Born in Hamilton, Ontario, Canada in December, 1946, Levy’s professional start came along as a result of his college friendship with future Ghostbusters director Ivan Reitman. After a bit part in the filmmaker’s 1971 comedy Foxy Lady, Levy’s starring debut came in 1973, alongside eventual SCTV co-star Andrea Martin, in Reitman’s horror spoof Cannibal Girls. Making his way to Toronto, Eugene became part of that city’s Second City comedy troupe, and in 1976 he would join fellow improv performers John Candy, Joe Flaherty, Catherine O’Hara, Dave Thomas, and Martin–plus Chicago import Harold Ramis–in bringing Second City TV to the small screen. Levy stayed on SCTV–as it would eventually come to be known–throughout its 1976-84 run in syndication, on NBC, and on Cinemax. Here he would develop such beloved characters as smarmy stand-up comic Bobby (“How are ya!?”) Bittman; Leutonian accordionist Stan Shmenge, one half of The Happy Wanderers duo with brother Yosh (Candy); terminally unhip dance show host “Rockin'” Mel Slirrup; befuddled newsman Earl Camembert; and B-horror actor Woody Tobias, better known as Dr. Tongue’s sidekick Bruno.
Levy would team up with SCTV cohorts Candy and Flaherty for the underrated 1983 comedy Going Berserk, and that same year play the car salesman who unloads a Wagon Queen Family Truckster on Chevy Chase and his family in National Lampoon’s Vacation. 1984 saw Levy in a memorable supporting turn as mermaid-seeking scientist Walter Kornbluth, who makes life miserable for Daryl Hannah and Tom Hanks, in Splash, and he would re-team with Candy as the Shmenge Brothers for the 1985 TV special The Last Polka and as hapless security guards in 1986’s Armed and Dangerous. Flaherty, Martin and Moranis joined Levy–along with Robin Williams, Peter O”Toole and Twiggy–later that year in the less-than-successful all-star Caribbean comedy Club Paradise.
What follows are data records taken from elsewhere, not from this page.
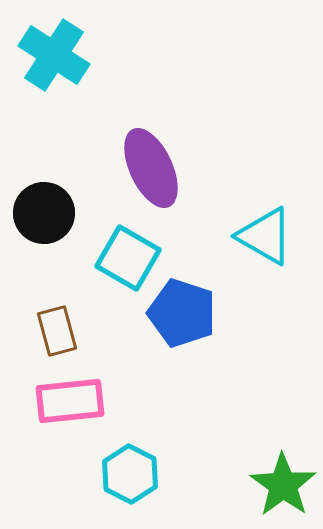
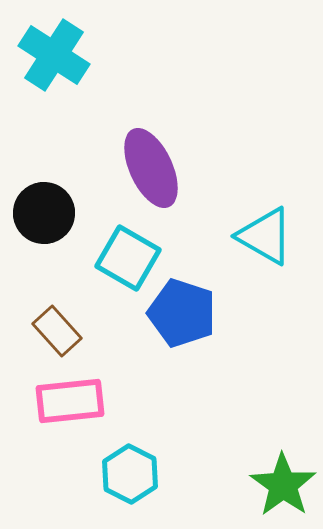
brown rectangle: rotated 27 degrees counterclockwise
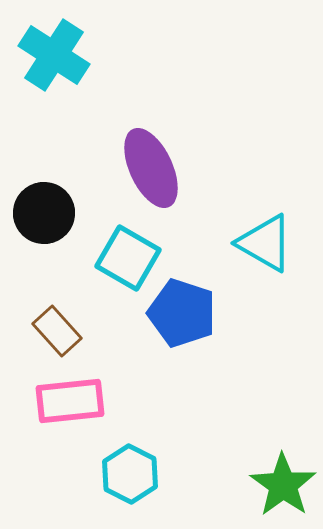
cyan triangle: moved 7 px down
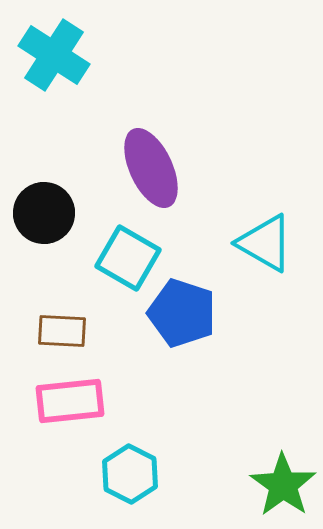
brown rectangle: moved 5 px right; rotated 45 degrees counterclockwise
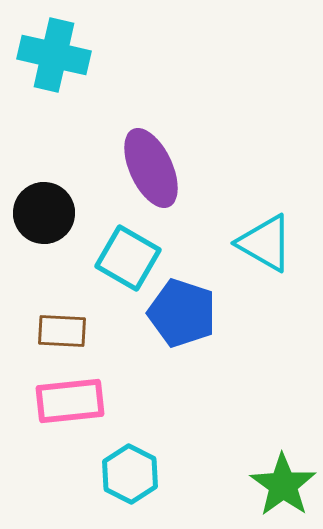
cyan cross: rotated 20 degrees counterclockwise
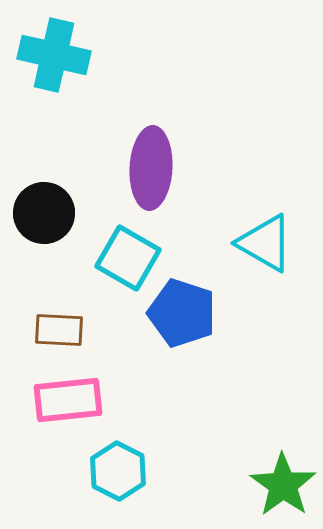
purple ellipse: rotated 28 degrees clockwise
brown rectangle: moved 3 px left, 1 px up
pink rectangle: moved 2 px left, 1 px up
cyan hexagon: moved 12 px left, 3 px up
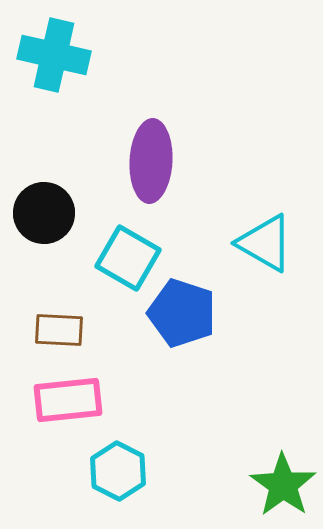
purple ellipse: moved 7 px up
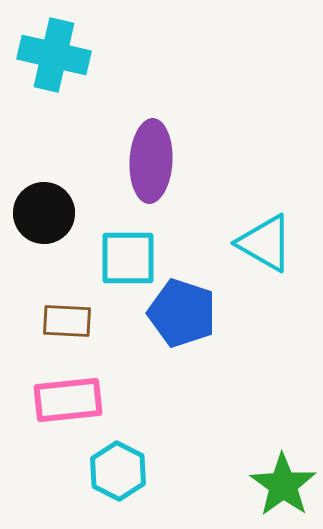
cyan square: rotated 30 degrees counterclockwise
brown rectangle: moved 8 px right, 9 px up
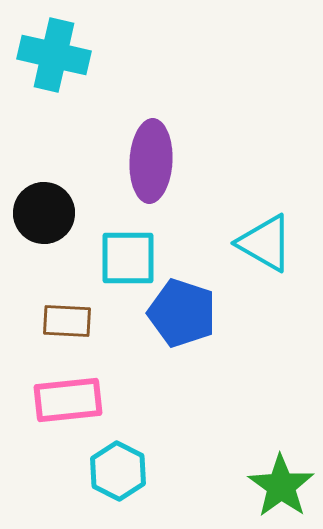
green star: moved 2 px left, 1 px down
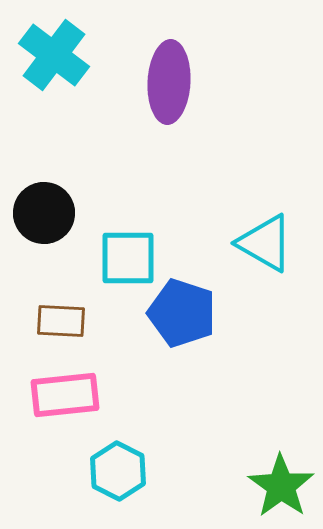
cyan cross: rotated 24 degrees clockwise
purple ellipse: moved 18 px right, 79 px up
brown rectangle: moved 6 px left
pink rectangle: moved 3 px left, 5 px up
A small role in 1991’s remake of Father of the Bride with Steve Martin would lead to a different part in Father of the Bride, Part II four years later, while in the interim Levy played an assistant demon opposite John Ritter and Pam Dawber in the 1992 satire Stay Tuned. 1996 would see the start of a fruitful screen collaboration when Levy and director Christopher Guest co-scripted and co-starred in the small-town showbiz comedy Waiting for Guffman. The indie film’s critical success would lead the duo to continue working together, both as actors and writers, on such arthouse favorites as the dog show spoof Best in Show in 2000, 2003’s folk music mockumentary A Mighty Wind (for which Levy would share in a Grammy Award for the title song), and their 2006 look at, of all things, indie filmmaking, For Your Consideration.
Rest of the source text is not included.